In response to this central question, Martinez depicted the forgotten histories of the Texas-Mexico border. From 1842 to 1928, there were over 200 lynchings and other forms of racialized violence, often committed by civilians and police officers. Throughout this time, ethnic Mexicans were dehumanized and portrayed as disposable. Recovering this history, according to Martinez, is essential because the consequences are devastating, if not lethal—today’s immigration crisis and political rhetoric is a “hauntingly familiar scene.”

In drawing the consequential connections between history and contemporary culture, Martinez next discussed the “inherited loss” of these events, stating that these injustices have negatively impacted the communities and future generations of those killed during this period of state-sanctioned violence. Beyond enduring political divisions, Martinez noted that the sites of these events often go unmarked in our history books and at the geographical sites of violence.

Fueled by a desire to mark these events, Martinez discussed the development of her work in public humanities starting at the first iteration of this project: Refusing to Forget, a non-profit created in 2013 as a collaboration between scholars and residents in Texas working to commemorate the centennial of this violence. Refusing to Forget is creating several forms of public markers of this history: temporary and traveling historical exhibits, permanent historical markers in Texas, and the 2016 exhibit, “Life and Death on the Border, 1910-1920” at the Bullock State Texas History Museum.
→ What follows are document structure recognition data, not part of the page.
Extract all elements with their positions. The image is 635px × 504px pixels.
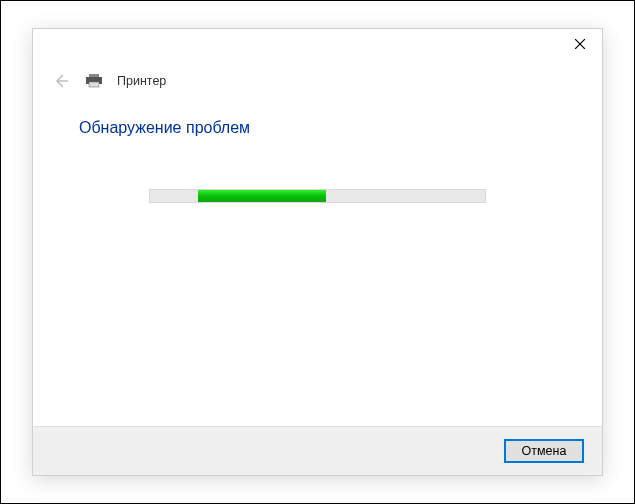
svg-rect-5 [89, 82, 99, 87]
back-arrow-icon [53, 73, 69, 89]
back-button [51, 71, 71, 91]
close-button[interactable] [557, 29, 602, 59]
page-title: Обнаружение проблем [33, 97, 602, 137]
breadcrumb: Принтер [117, 74, 166, 88]
cancel-button[interactable]: Отмена [504, 439, 584, 463]
header-row: Принтер [33, 63, 602, 97]
titlebar [33, 29, 602, 63]
close-icon [575, 39, 585, 49]
printer-icon [85, 74, 103, 88]
progress-fill [198, 190, 326, 202]
svg-rect-3 [89, 74, 99, 77]
content-area [33, 137, 602, 426]
progress-bar [149, 189, 486, 203]
dialog-footer: Отмена [33, 426, 602, 475]
troubleshooter-dialog: Принтер Обнаружение проблем Отмена [32, 28, 603, 476]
The next iteration of this project, Martinez explained, was the creation of the current digital project, Mapping Violence. Started in 2016 by Martinez and undergraduate researchers at Brown, an interactive mapping visualization of Texas documents the geographical locations and descriptions of these incidents are violence. Martinez next highlighted some of the questions and concerns in the current development of this project, bringing attention to the “sterile” feeling of early visualizations. In hopes of creating a better ethical representation of this history that feels like a memorial, they are currently gathering metadata on aspects like gender, class, race, and occupation. In addition, the team is collecting information about the strategies that survivors utilized to seek justice.

Speaking to the ongoing discussion of what recovery and redress mean in public history, Martinez ended her talk with a consideration of the ethics of representation and digital humanities; working against sensational representations of history (particularly racialized violence), Martinez asked: what are the ethics of providing this material publicly? What are the dangers of making these events accessible and having them circulate uncritically? Following her talk, discussion continued regarding these concerns and the importance of public record.

After Martinez’s keynote address, there was a round of lightning talks highlighting the ongoing digital work of Northeastern faculty, staff, and graduate students. Molly Nebiolo discussed the use of mapping technology to represent Boston’s social and spatial history in the Birth of Boston project and Tina Eliassi-Rad explored the social implications of machine learning and big data in the Just Machine Learning project. Then Lara Rose introduced the use of text analysis and text encoding to explore intertextuality in the Women Writers Project and Cody Dunn discussed his work using matrices and word2vec models for big data projects. Dan Jackson and Jules Sievert concluded the event discussing the NuLawLab and the development of digital projects and apps for interdisciplinary legal empowerment.